Greeks are limited to cash withdrawals of just 60 euros a day, worth about $60 as the value of the euro against the dollar has plummeted in recent hours. This afternoon, credit ratings agency S&P cut Greece's long-term credit rating to "CCC-" from "CCC," saying that the probability of Greece exiting the eurozone is now about 50 percent.

At least 500 of Greece’s 7,000 ATMs had run out of cash on Saturday morning, Bloomberg News reported.

Now the future of Greece’s membership in the European Union is even shakier, with the fear of a Greece exit from the euro currency, or a “Grexit,” even more imminent.

Douglas Elliott, a fellow in Economic Studies at the Brookings Institution, said he’s not surprised by the photos that show Greeks waiting in long lines to take their money out of banks.

PHOTO: Drivers wait to fill their cars and scooters at a filling station, June 29, 2015, in Athens.Thanassis Stavrakis/AP Photo
Drivers wait to fill their cars and scooters at a filling station, June 29, 2015, in Athens.

Greek drivers are also waiting in long car lines at gas stations, fearing that the country won’t be able to secure its fuel supplies.

“People would certainly rather be safe than sorry in such an uncertain environment,” Elliott said.

PHOTO: People line up at ATMs outside a National bank branch, June 29, 2015, in the northern Greek port city of Thessaloniki.Giannis Papanikos/AP Photo
People line up at ATMs outside a National bank branch, June 29, 2015, in the northern Greek port city of Thessaloniki.

However, Elliott said that the odds of a “Grexit” are only 20 to 25 percent.

“That does not preclude quite a lot of pain before a deal is reached, though,” he said.

Greece’s creditors are calling for “austerity” measures that include deep spending cuts, following bailout loans of about 240 billion euros since 2010.

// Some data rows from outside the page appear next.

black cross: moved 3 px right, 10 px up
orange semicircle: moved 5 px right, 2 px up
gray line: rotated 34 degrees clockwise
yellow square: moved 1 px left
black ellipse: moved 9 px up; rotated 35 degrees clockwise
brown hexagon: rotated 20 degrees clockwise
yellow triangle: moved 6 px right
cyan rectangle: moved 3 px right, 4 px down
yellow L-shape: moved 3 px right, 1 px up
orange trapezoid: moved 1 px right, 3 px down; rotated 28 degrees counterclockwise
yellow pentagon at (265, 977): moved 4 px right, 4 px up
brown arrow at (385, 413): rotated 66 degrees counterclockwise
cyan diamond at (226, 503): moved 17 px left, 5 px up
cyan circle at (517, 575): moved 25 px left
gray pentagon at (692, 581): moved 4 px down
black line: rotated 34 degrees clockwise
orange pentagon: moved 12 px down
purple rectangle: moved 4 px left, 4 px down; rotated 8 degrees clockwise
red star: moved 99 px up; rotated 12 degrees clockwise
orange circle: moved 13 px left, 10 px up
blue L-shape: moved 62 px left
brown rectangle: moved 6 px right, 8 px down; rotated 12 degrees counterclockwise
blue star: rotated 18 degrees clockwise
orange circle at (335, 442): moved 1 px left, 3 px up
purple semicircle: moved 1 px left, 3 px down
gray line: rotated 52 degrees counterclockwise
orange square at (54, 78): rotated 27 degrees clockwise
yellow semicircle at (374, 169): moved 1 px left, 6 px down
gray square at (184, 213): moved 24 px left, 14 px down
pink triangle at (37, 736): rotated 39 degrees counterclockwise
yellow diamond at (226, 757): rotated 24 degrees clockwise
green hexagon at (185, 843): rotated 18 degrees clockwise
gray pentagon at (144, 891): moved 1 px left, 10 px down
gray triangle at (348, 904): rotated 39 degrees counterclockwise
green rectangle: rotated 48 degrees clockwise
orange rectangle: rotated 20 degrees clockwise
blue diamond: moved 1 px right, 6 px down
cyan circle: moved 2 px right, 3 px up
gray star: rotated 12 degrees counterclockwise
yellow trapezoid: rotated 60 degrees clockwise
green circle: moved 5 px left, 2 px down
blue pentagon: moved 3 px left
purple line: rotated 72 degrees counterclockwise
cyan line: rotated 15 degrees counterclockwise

Greece’s far-left prime minister since January, Alexis Tsipras, threw what some are calling a wrench in the European Central Bank’s plans by announcing on Saturday that the country will hold a referendum on July 5 on whether to accept its creditors’ terms for a continued bailout.

Banks may remain closed until then, leaving Greek citizens in panic mode for the rest of the week.

Foreigners are reportedly able to withdraw their usual amounts of money as long as they use a foreign bank's debit or credit card, according to Greece's finance ministry.